A couple of months ago, a bunch of us in my team installed Promise TX4300 RAID cards and a pair of fast SATA drives in RAID 0 configuration to help speed up builds. And it has.
Except when the drivers freeze up my entire PC, forcing me to power-cycle the system. Then it does not really speed up my build. For bonus points, it will do this when I am trying to work from home with Remote Desktop, at which point I send out a plaintive email to the team asking if anyone is around who can please kick my PC.
When I go to the support page for the TX4300, it lists one BIOS version:
"FastTrak TX4300 BIOS V2.00.0.31"
and two driver versions, the latest of which notes:
"This driver is to be used with BIOS version v2.5.0.3115 or newer or newer and Windows WebPAM version 2.2.0.13 or newer. It is not compliant with BIOS v2.00.0.31..."
The older version will work with that BIOS -- but I have that BIOS and that driver version, and it turns my machine into a brick every couple of days.
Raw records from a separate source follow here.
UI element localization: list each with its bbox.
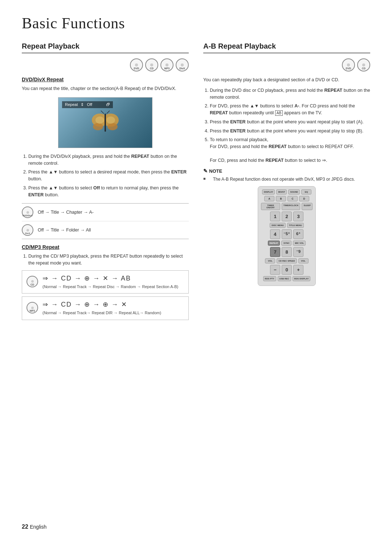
right-section-title: A-B Repeat Playback (203, 42, 370, 53)
divx-disc-label2: DivX (25, 232, 30, 234)
mp3-label: MP3 (164, 67, 170, 70)
svg-line-8 (107, 111, 110, 114)
left-column: Repeat Playback DVD CD MP3 DivX DVD/DivX… (22, 42, 189, 323)
remote-a-btn: A (264, 196, 274, 201)
cd-icon: CD (145, 58, 158, 71)
divx-icon: DivX (176, 58, 189, 71)
cd-seq-disc-label: CD (30, 283, 34, 286)
dvd-step-2: Press the ▲▼ buttons to select a desired… (28, 169, 189, 183)
screen-overlay: Repeat ⇕ Off 🗗 (62, 101, 113, 108)
remote-rds-display-btn: RDS DISPLAY (293, 276, 311, 281)
svg-point-3 (107, 123, 118, 130)
remote-row-menu: DISC MENU TITLE MENU (261, 223, 313, 228)
remote-2-btn: 2 (282, 212, 292, 221)
remote-6-btn: 6⁺ (293, 229, 303, 239)
cd-seq-label: (Normal → Repeat Track → Repeat Disc → R… (42, 284, 178, 289)
remote-row-1: DISPLAY MO/ST SOUND EQ (261, 189, 313, 194)
note-item-1: ■ The A-B Repeat function does not opera… (203, 176, 370, 183)
remote-row-456: 4 ⁻5⁺ 6⁺ (261, 229, 313, 239)
remote-eq-btn: EQ (301, 189, 311, 194)
dvd-divx-disc-label: DVD/DivX (23, 214, 33, 217)
screen-repeat-label: Repeat (65, 102, 78, 107)
repeat-row-dvd: DVD/DivX Off → Title → Chapter → A- (22, 204, 189, 221)
remote-8-btn: 8 (282, 247, 292, 257)
remote-row-123: 1 2 3 (261, 212, 313, 221)
right-dvd-icon: DVD (342, 58, 355, 71)
dvd-divx-disc-icon: DVD/DivX (22, 206, 33, 218)
right-disc-icons-row: DVD CD (203, 58, 370, 71)
remote-vol-minus-btn: VOL (265, 258, 275, 263)
remote-5-btn: ⁻5⁺ (282, 229, 292, 239)
remote-timer-on-btn: TIMER ON/OFF (261, 203, 280, 210)
page-lang-label: English (30, 524, 46, 530)
ab-step-1: During the DVD disc or CD playback, pres… (210, 87, 370, 101)
cd-mp3-step-1: During the CD/ MP3 playback, press the R… (28, 253, 189, 267)
remote-title-menu-btn: TITLE MENU (287, 223, 304, 228)
svg-rect-6 (105, 114, 106, 132)
remote-rds-pty-btn: RDS PTY (263, 276, 276, 281)
note-section: ✎ NOTE ■ The A-B Repeat function does no… (203, 168, 370, 183)
remote-row-789: 7 8 ⁻9 (261, 247, 313, 257)
page-number-area: 22 English (22, 524, 46, 530)
cd-mp3-title: CD/MP3 Repeat (22, 244, 189, 250)
remote-4-btn: 4 (270, 229, 280, 239)
remote-row-0: − 0 + (261, 265, 313, 275)
svg-point-5 (106, 116, 115, 124)
remote-row-timer: TIMER ON/OFF TIMER/CLOCK SLEEP (261, 203, 313, 210)
dvd-icon: DVD (130, 58, 143, 71)
svg-line-7 (101, 111, 104, 114)
dvd-step-1: During the DVD/DivX playback, press and … (28, 153, 189, 167)
cd-seq-content: ⇒ → CD → ⊕ → ✕ → AB (Normal → Repeat Tra… (42, 274, 178, 290)
mp3-arrow-seq: ⇒ → CD → ⊕ → ⊕ → ✕ (42, 300, 161, 308)
note-icon: ✎ (203, 168, 208, 174)
remote-sound-btn: SOUND (288, 189, 300, 194)
page-number: 22 (22, 524, 28, 530)
cd-arrow-seq: ⇒ → CD → ⊕ → ✕ → AB (42, 274, 178, 282)
divx-disc-icon: DivX (22, 224, 33, 236)
remote-d-btn: D (299, 196, 309, 201)
butterfly-image (91, 110, 120, 135)
repeat-row-divx: DivX Off → Title → Folder → All (22, 221, 189, 239)
remote-control: DISPLAY MO/ST SOUND EQ A B C D TIMER ON/… (258, 186, 316, 286)
main-content: Repeat Playback DVD CD MP3 DivX DVD/DivX… (22, 42, 370, 323)
note-title: ✎ NOTE (203, 168, 370, 174)
divx-label: DivX (179, 67, 185, 70)
remote-sync-btn: SYNC (281, 241, 291, 246)
dvd-label: DVD (134, 67, 139, 70)
remote-repeat-btn: REPEAT (268, 241, 280, 246)
cd-mp3-steps: During the CD/ MP3 playback, press the R… (28, 253, 189, 267)
note-bullet: ■ (203, 176, 206, 183)
dvd-repeat-sequence: Off → Title → Chapter → A- (38, 210, 94, 215)
note-label: NOTE (209, 168, 222, 174)
remote-row-vol: VOL CD REC SPEED VOL (261, 258, 313, 263)
remote-9-btn: ⁻9 (293, 247, 303, 257)
left-section-title: Repeat Playback (22, 42, 189, 53)
page-title: Basic Functions (22, 15, 370, 32)
mp3-seq-disc-label: MP3 (30, 310, 35, 312)
ab-step-2: For DVD, press the ▲▼ buttons to select … (210, 103, 370, 116)
ab-step-3: Press the ENTER button at the point wher… (210, 119, 370, 126)
remote-row-rds: RDS PTY USB REC RDS DISPLAY (261, 276, 313, 281)
mp3-seq-disc-icon: MP3 (26, 302, 38, 313)
divx-repeat-sequence: Off → Title → Folder → All (38, 228, 91, 233)
right-column: A-B Repeat Playback DVD CD You can repea… (203, 42, 370, 323)
mp3-seq-block: MP3 ⇒ → CD → ⊕ → ⊕ → ✕ (Normal → Repeat … (22, 296, 189, 320)
cd-seq-block: CD ⇒ → CD → ⊕ → ✕ → AB (Normal → Repeat … (22, 270, 189, 294)
remote-plus-btn: + (293, 265, 303, 275)
ab-step-5: To return to normal playback,For DVD, pr… (210, 136, 370, 164)
remote-b-btn: B (276, 196, 286, 201)
remote-c-btn: C (287, 196, 298, 201)
remote-cd-rec-btn: CD REC SPEED (277, 258, 297, 263)
dvd-steps-list: During the DVD/DivX playback, press and … (28, 153, 189, 198)
remote-3-btn: 3 (293, 212, 303, 221)
remote-1-btn: 1 (270, 212, 280, 221)
right-cd-label: CD (362, 67, 366, 70)
right-cd-icon: CD (357, 58, 370, 71)
ab-step-4: Press the ENTER button at the point wher… (210, 128, 370, 135)
cd-seq-disc-icon: CD (26, 276, 38, 287)
remote-minus-btn: − (270, 265, 280, 275)
dvd-step-3: Press the ▲▼ buttons to select Off to re… (28, 185, 189, 198)
cd-mp3-section: CD/MP3 Repeat During the CD/ MP3 playbac… (22, 244, 189, 320)
cd-label: CD (150, 67, 154, 70)
remote-most-btn: MO/ST (276, 189, 287, 194)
On a whim, I tried downloading the BIOS updater for the TX4310 card, since the support page for the TX4300 says that that card is no longer sold and the new version is the TX4310. The 4310 does offer BIOS v2.5.1.3116, so I tried downloading that.
The instructions for that insist that the BIOS updater must be run from a floppy disk. I thought maybe the instructions were out of date, but no, the updater refuses to run from a hard drive, even a hard drive that's not connected to the Promise card.
It turns out we don't actually stock floppy disks in the supply rooms here at Microsoft anymore, but my admin was helpful enough to bring one in that she dug up at home for me.
At which point I realized that my PC doesn't have a floppy disk drive.
I filled out the web form on Promise's site last Friday and explained all of this. I immediately got the auto email response, and then nothing. Tuesday night, I emailed to ask about the status of my request. Nothing.
So, to recap: my RAID drivers hang my machine (even worse than crashing, since at least if it crashed, it would reboot automatically), I can't get a new BIOS that's required for the new driver, and even if I could, it would require a floppy drive that I don't have. And their support staff is ignoring me.
Anyone have any recommendations for a SATA RAID card that doesn't suck?